Voici, en images souvent plus parlantes que les mots, le récit de ces trois semaines de novembre. Il faut d'abord signaler que le visa touristique de 30 jours maximum coûte actuellement, acheté à l'aéroport, 27 euros. La navette blanche est encore à 10.000 Ar. (3 euros) pour aller d'Ivato à Tana même. Le minibus de Cotisse à la gare routière d'Ambodivona ne coûte que 20.000 Ar. pour le trajet Tana - Tamatave. On part à l'heure, on est bien assis, mais il y a deux sérieux bémols : les mille virages de la route et, surtout, les clips incessants et assourdissants sur la TV (le chauffeur prétend qu'il a besoin de ce niveau sonore pour... ne pas s'endormir !). Nous prenons le Mercedes Sprinter de 20h30', pour arriver à Tamatave vers 4h30', un peu avant l'aube et le départ des premiers taxis-brousse à destination de Fénérive.
A chaque arrivée, je me demande quel problème "technique" nous devrons affronter, heureusement avec l'aide de l'ingénieux Faly qui ne les craint guère : la pompe du jardin ? le système électrique avec les panneaux/batteries/convertisseurs ? Le congélateur/frigo ? Le scooter ? De fait, le petit congélateur ne fonctionne plus, et doit donc être mis en réparation, mais il sera aussitôt remplacé par mes amis d'Ylang Ylang par un modèle vertical performant, qui nous donnera pleine satisfaction. La pompe a été réparée... mais mon gardien Paul a abandonné fin août son poste, sans préavis ! Heureusement, sa soeur Vavrina est bien présente et d'une efficacité remarquable. Quant au scooter bleu, Raoul m'annonce qu'il est hors service. Impossible de rester sans moyen de transport, pour aller, par plus de 30°, au marché, à la plage, etc. Il faut en racheter un "nouveau" (ce sont toujours des reconditionnés !) et c'est à Tamatave qu'il y a le plus de choix à prix correct.

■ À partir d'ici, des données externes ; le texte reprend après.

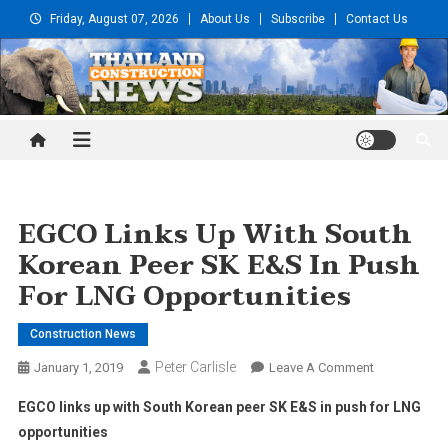
Skip
Friday, August 07, 2026
About Us
Subscribe
Contact Us
to
content
Thailand Construction and
Engineering News
EGCO Links Up With South
Korean Peer SK E&S In Push
For LNG Opportunities
Construction News
Peter Carlisle
On
January 1, 2019
Leave A Comment
EGCO
EGCO links up with South Korean peer SK E&S in push for LNG
Links
opportunities
Up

Comme c'est la saison des litchis, on pense, Faly et moi, revenir avec un petit camion affrété par Fara pour ce commerce intense mais purement saisonnier. Un imprévu m'amène à prendre la décision de revenir au guidon de l'engin, en plein midi, avec une chemise à manches courtes et sans crème solaire, sur 100 km exactement : il faut 3h, c'est-à-dire à peu près le même temps que pour les taxis-brousse sans cesse ralentis par les trous de la route. Mes bras tout rouges me brûleront pendant tout le séjour ; heureusement, Faly connaît BIAFINE, qu'il me ramène de la petite pharmacie du village : cette lotion efficace me permettra d'adoucir le feu de mes avant-bras...
Même avec notre nouveau véhicule, les déplacements seront périlleux : la côte Est n'a pas reçu de pluie depuis longtemps et les canaux du jardin de ma maison sont à sec ! Les pistes sont donc très ensablées et difficiles à emprunter en scooter, surtout à deux.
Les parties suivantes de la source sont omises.